Em cerca de dois meses, Kalil pretende começar esses testes, primeiro em camundongos, depois em camundongos transgênicos (com genoma adaptado para receber o vírus da maneira que um humano receberia) e outras espécies.
– Vou pegar duas espécies de animais, pode ser um camundongo e um coelho, e ver se diferentes doses causam problemas ou se surgem problemas a longo prazo. Depois de um tempo, sacrifico o animal e vejo se o organismo está bem e se é seguro aumentar a dose.
A fase seguinte é convocar voluntários humanos sadios para receber diferentes doses. Com resultados positivos, passa-se à fase dois, que testa a eficácia da vacina em pessoas de diferentes idades e condições de saúde. Se tudo correr bem, Kalil acredita que esses ensaios clínicos (em humanos) comecem daqui a dois anos.
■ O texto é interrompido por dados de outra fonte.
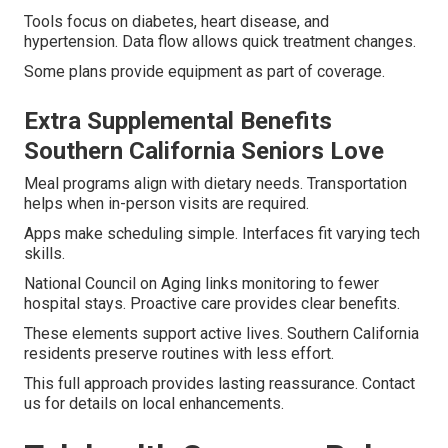
Tools focus on diabetes, heart disease, and
hypertension. Data flow allows quick treatment changes.
Some plans provide equipment as part of coverage.
Extra Supplemental Benefits
Southern California Seniors Love
Meal programs align with dietary needs. Transportation
helps when in-person visits are required.
Apps make scheduling simple. Interfaces fit varying tech
skills.
National Council on Aging links monitoring to fewer
hospital stays. Proactive care provides clear benefits.
These elements support active lives. Southern California
residents preserve routines with less effort.
This full approach provides lasting reassurance. Contact
us for details on local enhancements.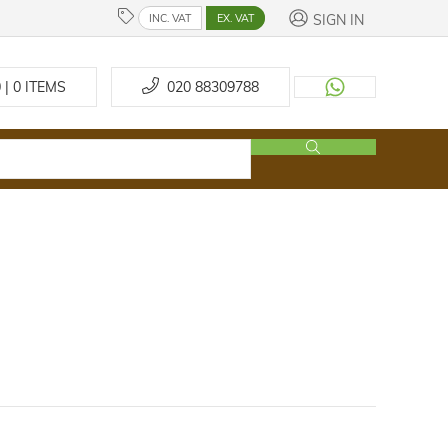
SIGN IN
INC. VAT
EX. VAT
 | 0
ITEMS
020 88309788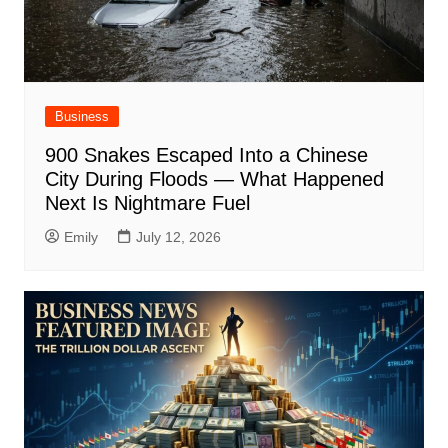
Business
900 Snakes Escaped Into a Chinese
City During Floods — What Happened
Next Is Nightmare Fuel
Emily
July 12, 2026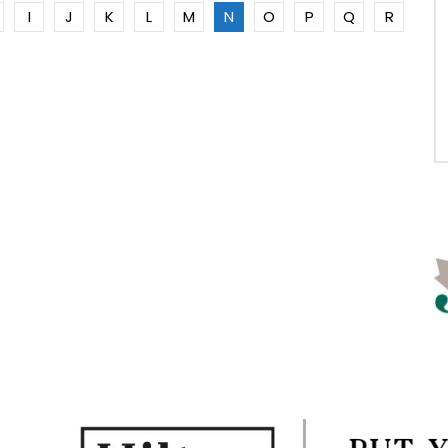
I
J
K
L
M
N
O
P
Q
R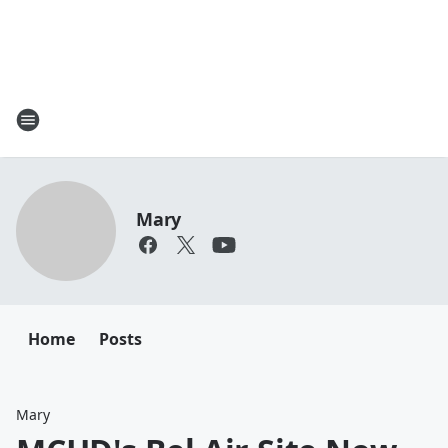
Mary
Home
Posts
Mary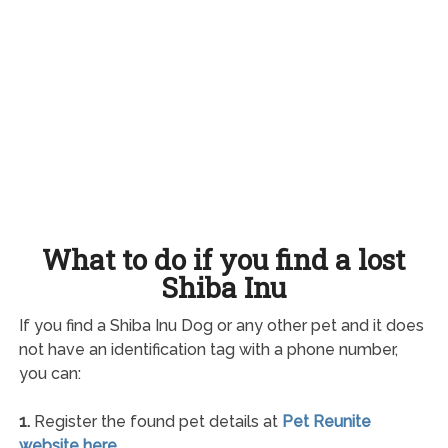
What to do if you find a lost
Shiba Inu
If you find a Shiba Inu Dog or any other pet and it does
not have an identification tag with a phone number,
you can:
1.
Register the found pet details at
Pet Reunite
website here
.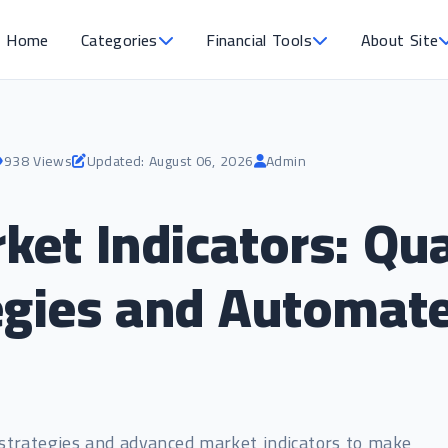
Home
Categories
Financial Tools
About Site
938 Views
Updated: August 06, 2026
Admin
et Indicators: Qua
egies and Automat
 strategies and advanced market indicators to make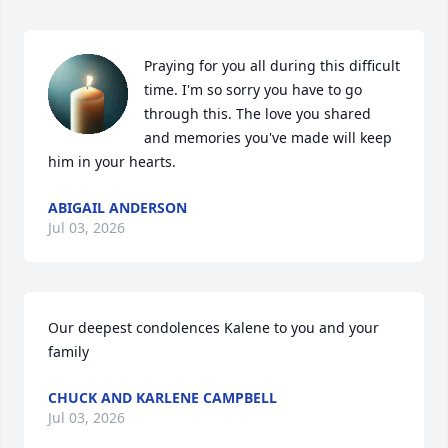
Praying for you all during this difficult 
time. I'm so sorry you have to go 
through this. The love you shared 
and memories you've made will keep 
him in your hearts.
ABIGAIL ANDERSON
Jul 03, 2026
Our deepest condolences Kalene to you and your 
family
CHUCK AND KARLENE CAMPBELL
Jul 03, 2026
Trabalhando de forma paralela está a equipe de Gazzinelli, que une Fiocruz, UFMG e INCT-V. Diferentemente da equipe de Kalil, o professor parte de uma vacina para influenza já testada em camundongos.
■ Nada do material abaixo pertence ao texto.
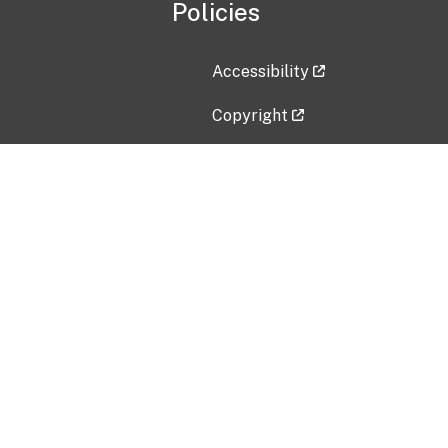
Policies
Accessibility
Copyright
Disclaimer
Privacy Policy
Freedom of Information Act (F
Vulnerability Disclosure Policy
No Fear Act Data
Contact Us
Submit an issue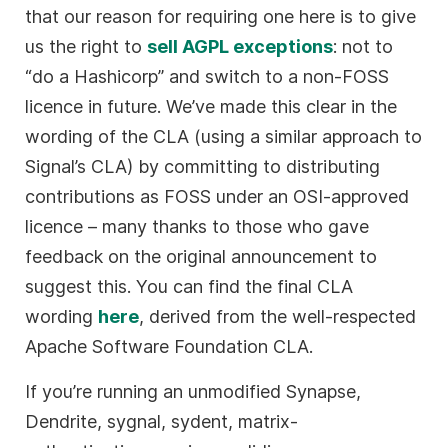
that our reason for requiring one here is to give
us the right to
sell AGPL exceptions
: not to
“do a Hashicorp” and switch to a non-FOSS
licence in future. We’ve made this clear in the
wording of the CLA (using a similar approach to
Signal’s CLA) by committing to distributing
contributions as FOSS under an OSI-approved
licence – many thanks to those who gave
feedback on the original announcement to
suggest this. You can find the final CLA
wording
here
, derived from the well-respected
Apache Software Foundation CLA.
If you’re running an unmodified Synapse,
Dendrite, sygnal, sydent, matrix-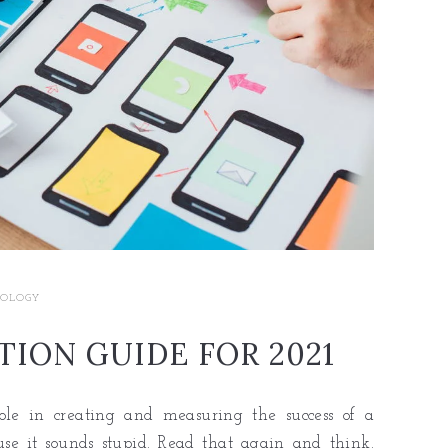
OLOGY
ION GUIDE FOR 2021
ole in creating and measuring the success of a
use it sounds stupid. Read that again and think.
– A gente tira um gene que o vírus não é capaz de replicar, então ele infecta a célula, mas não replica e, por isso, não causa doença. Estamos colocando o gene que codifica essa proteína no Sars-CoV-2 no vírus do influenza, a ideia é ter um vírus do influenza que vai expressar a proteína do coV-2. Essa vacina vai ser bivalente: protege contra a influenza e contra o coronavírus – afirma Gazzinelli, em entrevista concedida desde os EUA, onde é professor da Universidade de Massachusetts.
Kalil e Gazzinelli conduzem suas pesquisas paralelamente, mas acreditam que, ao final, poderão fazer as vacinas funcionarem de forma combinada. Seriam aplicadas duas doses: a primeira, de Gazzinelli, protegeria contra a gripe e seria a primeira dose da vacina anti-covid-19; a segunda, com a formulação de Kalil, reforçaria a imunização com VLPs.
Um dos maiores desafios no desenvolvimento de uma vacina é a produção em larga escala. A vantagem dessa abordagem, segundo Gazzinelli, seria poder aproveitar a tecnologia já existente para a produção da vacina contra a gripe:
– O Instituto Butantan já tem toda a linha de produção de vacina para influenza em grande quantidade, então acreditamos que já temos a competência não só de gerar a formulação vacinal, mas de levar ao mercado.
Com otimismo, o cientista afirma que essa vacina estaria pronta em dois anos.